My Dad had the American Graffiti soundtrack on 8-track. I may have been the only girl in elementary school in the mid to late 1980s who knew about Wolfman Jack, let alone actually cared about him. I. loved. music. My senior year I had a (pretty severely belated) revelation that despite the fact that I had only really exerted any effort in my preferred classes in high school (English & Art) that I probably should figure out what I wanted to do with my life/time post-graduation. As I remember it, I made the the decision to go to college (something my parents were not pressuring me to do) after laying on my bed and listening to numerous Beatles albums back to back. Paul and John had faith in me. They would approve of me studying writing. Even if it wasn’t guaranteed to yield a “real” job. If the lads believe in you, you can accomplish anything.

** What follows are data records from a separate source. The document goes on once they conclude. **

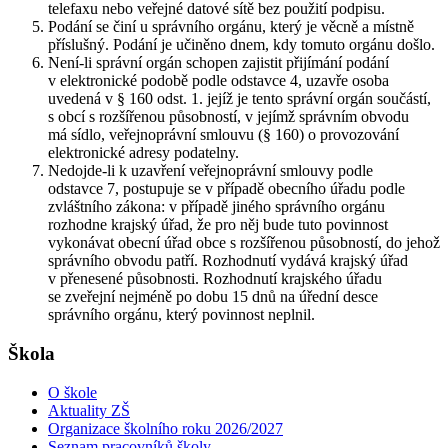
telefaxu nebo veřejné datové sítě bez použití podpisu.
Podání se činí u správního orgánu, který je věcně a místně
příslušný. Podání je učiněno dnem, kdy tomuto orgánu došlo.
Není-li správní orgán schopen zajistit přijímání podání
v elektronické podobě podle odstavce 4, uzavře osoba
uvedená v § 160 odst. 1. jejíž je tento správní orgán součástí,
s obcí s rozšířenou působností, v jejímž správním obvodu
má sídlo, veřejnoprávní smlouvu (§ 160) o provozování
elektronické adresy podatelny.
Nedojde-li k uzavření veřejnoprávní smlouvy podle
odstavce 7, postupuje se v případě obecního úřadu podle
zvláštního zákona: v případě jiného správního orgánu
rozhodne krajský úřad, že pro něj bude tuto povinnost
vykonávat obecní úřad obce s rozšířenou působností, do jehož
správního obvodu patří. Rozhodnutí vydává krajský úřad
v přenesené působnosti. Rozhodnutí krajského úřadu
se zveřejní nejméně po dobu 15 dnů na úřední desce
správního orgánu, který povinnost neplnil.
Škola
O škole
Aktuality ZŠ
Organizace školního roku 2026/2027
Seznam pracovníků školy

So here’s the deal antibodies; every time you launch another round of attacks on that gelatinous starfish wrapped around my vocal chords and I don’t have the proper medication to keep you at bay I know things are going seriously south when I stop wanting to listen to music. That is indicator numero uno that I need to call up that gland doctor in Beverly Hills (Prince reference).

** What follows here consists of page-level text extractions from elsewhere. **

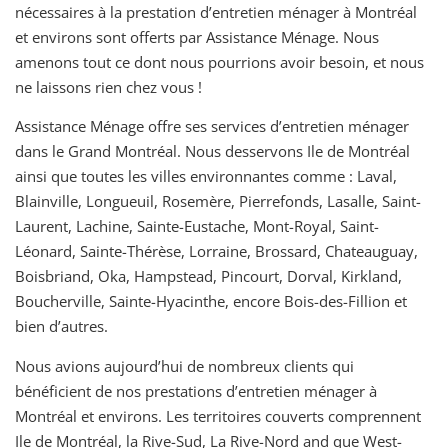
nécessaires à la prestation d’entretien ménager à Montréal
et environs sont offerts par Assistance Ménage. Nous
amenons tout ce dont nous pourrions avoir besoin, et nous
ne laissons rien chez vous !
Assistance Ménage offre ses services d’entretien ménager
dans le Grand Montréal. Nous desservons Ile de Montréal
ainsi que toutes les villes environnantes comme : Laval,
Blainville, Longueuil, Rosemère, Pierrefonds, Lasalle, Saint-
Laurent, Lachine, Sainte-Eustache, Mont-Royal, Saint-
Léonard, Sainte-Thérèse, Lorraine, Brossard, Chateauguay,
Boisbriand, Oka, Hampstead, Pincourt, Dorval, Kirkland,
Boucherville, Sainte-Hyacinthe, encore Bois-des-Fillion et
bien d’autres.
Nous avions aujourd’hui de nombreux clients qui
bénéficient de nos prestations d’entretien ménager à
Montréal et environs. Les territoires couverts comprennent
Ile de Montréal, la Rive-Sud, La Rive-Nord and que West-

From November 2016 to Januaryish of 2017 things got really bad. I knew they were bad because I had zero desire to listen to pretty much anything. No doowop. No Beatles. No girl groups. No demos. No live Replacements bootlegs. Nothing (except maybe a little Tom Petty and a little Neil Young). My turntable got dusty. I wondered why Weird Al never did a spoof of the Aerosmith song “Livin’ On The Edge” with the title “Livin’ On The Couch” because it required a great of effort for me to do anything but spend time on the couch. Proposed lyric, “You can’t stop yourself from sleeeeeeping.”
Mid-January I finally convinced my endocrinologist, who reminds me of the main bad Nazi whose face melts at the end of Raiders of the Lost Ark (I say this with affection), to put me back on medication. Within a week I was like one of those elderly people featured in that documentary Alive Inside. One minute sitting listlessly in a chair, eyes glazed. The next minute tapping my feet to the beat, waving my hands in the air and crying.

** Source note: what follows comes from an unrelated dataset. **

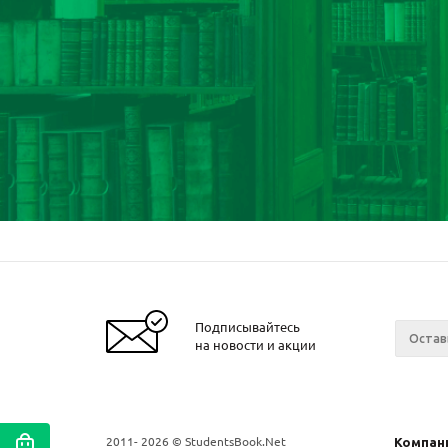
Подписывайтесь
на новости и акции
2011- 2026 © StudentsBook.Net
Компан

The first letter I wrote for this blog was focused on Jens Lekman. Suspiciously he has a new album out approximately 1 year later. The opening track “To Know Your Mission”* manages to encapsulate everything I love about music. Most specifically, it highlights and simultaneously captures joy and transcendence.
In short; continue to wage your war antibodies. I won’t give up! I will drive to Philadelphia in March to see Jens Lekman live. You can’t stop me!
Eat my dust,
* I don’t want to spoil anything for anybody, but Jens is totally on top of his game on this new album. He’s doing all the classic Jens stuff (beautiful singing, clever/witty lyrics, referencing himself in songs, sampling things so well you don’t even know that he’s using samples, making you cry in your car etc. etc.) and he’s doing it PERFECTLY.